Question 4. There’s a penis and a vagina in a tent and it’s on fire. Which one do you save?
This is a trick question because it’s a Karen Walker quote from Will & Grace, if you clocked that, you get a point. If you answered it sincerely, minus like, almost all of the points.
Question 5. Top or bottom?
Bonus points for being a bottom who answers this question as ‘vers’ because that is a nearly universal experience. Bottom shaming is real, and it can be hard to manage on the spot! Bonus bonus points for actually being vers.
Question 6. Are you a Twitter Gay or an Instagram Gay?
We all know the answer, but self-awareness is important so we’d like to hear you say it for yourself.
Question 7. Whomst, Pete, do you stan? Are you a Little Monster? Are you a Lamb?

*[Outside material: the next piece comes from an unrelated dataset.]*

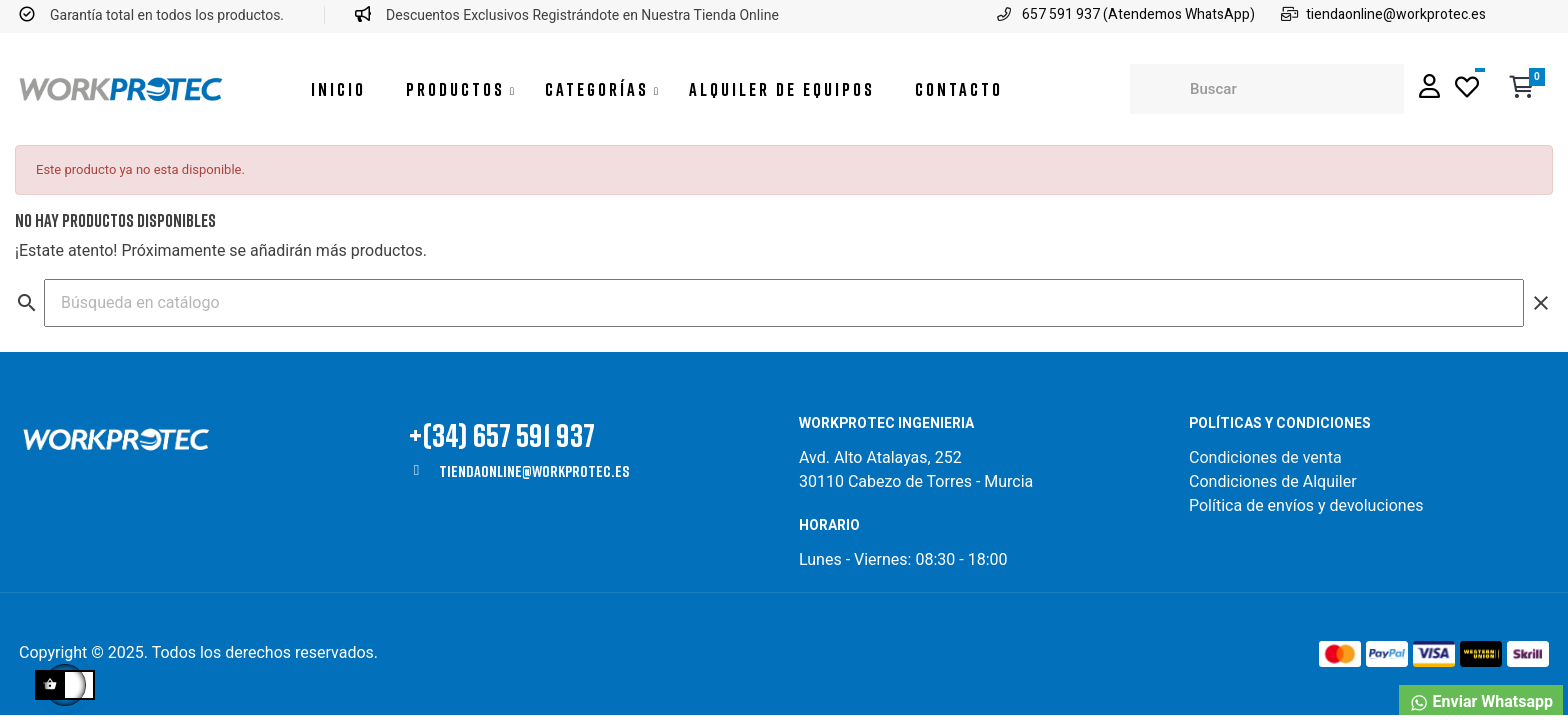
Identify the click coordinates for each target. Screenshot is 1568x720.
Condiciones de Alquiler (1273, 481)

This question is essential because it will determine if you are ever allowed to put together a brunch playlist. If you’re a Katy-Cat please pull out of the race now.

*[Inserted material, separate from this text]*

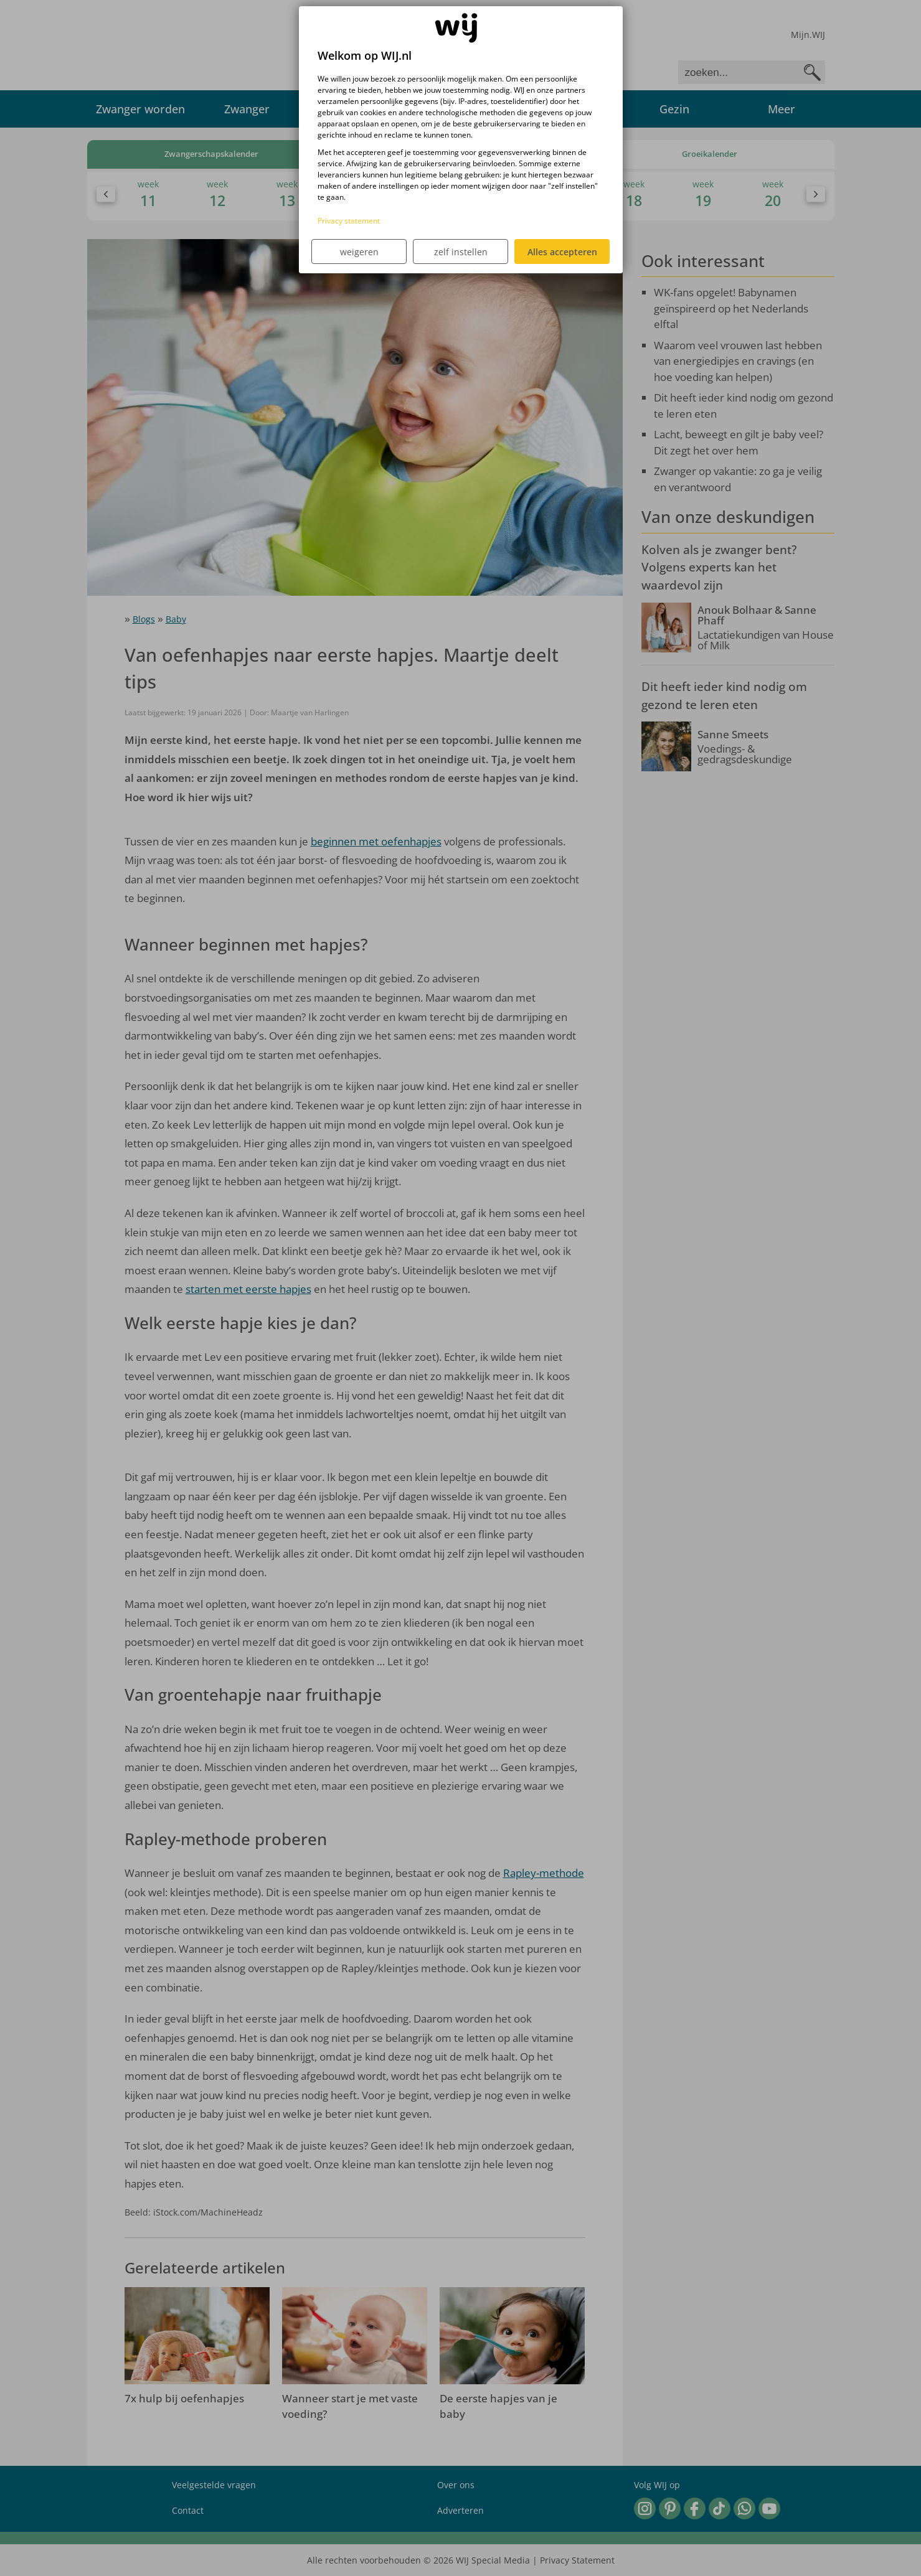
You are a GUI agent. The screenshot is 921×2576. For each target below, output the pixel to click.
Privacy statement (349, 220)
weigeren (359, 252)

Question 8. Did the phrase “pull out” in the previous question make you laugh?
Question 9. How dare you?
Question 10a. Who is the real villain in The Devil Wears Prada and,
Question 10b. In a world where queer people are becoming increasingly more visible and represented while simultaneously more prone to harassment, violence, and discrimination at every level, how you plan to work to represent the needs and rights of the LGBTQ+ community, particularly the most vulnerable members of this community?
There are correct answers to both, so don’t mess this one up.
Listen Pete, we know you might not have all the answers, but we need the answers to these questions pretty quickly, ok? We get it, you’re a gay person trying to live under the same cis-hetero-patriarchy we all are, but that doesn’t make you gay enough to be our first openly gay president. I’ve yet to see you photographed at a single bottomless brunch, and I reserve the right to pass judgement until such time as I am able to learn whether you’re a mimosa or Bloody Mary kind of girl.
Until then, I’m sure the one thing we can all agree on is that no matter who is elected as our next president, Chasten should be contractually obligated to serve as First Lady. Somebody’s gotta make America gay again.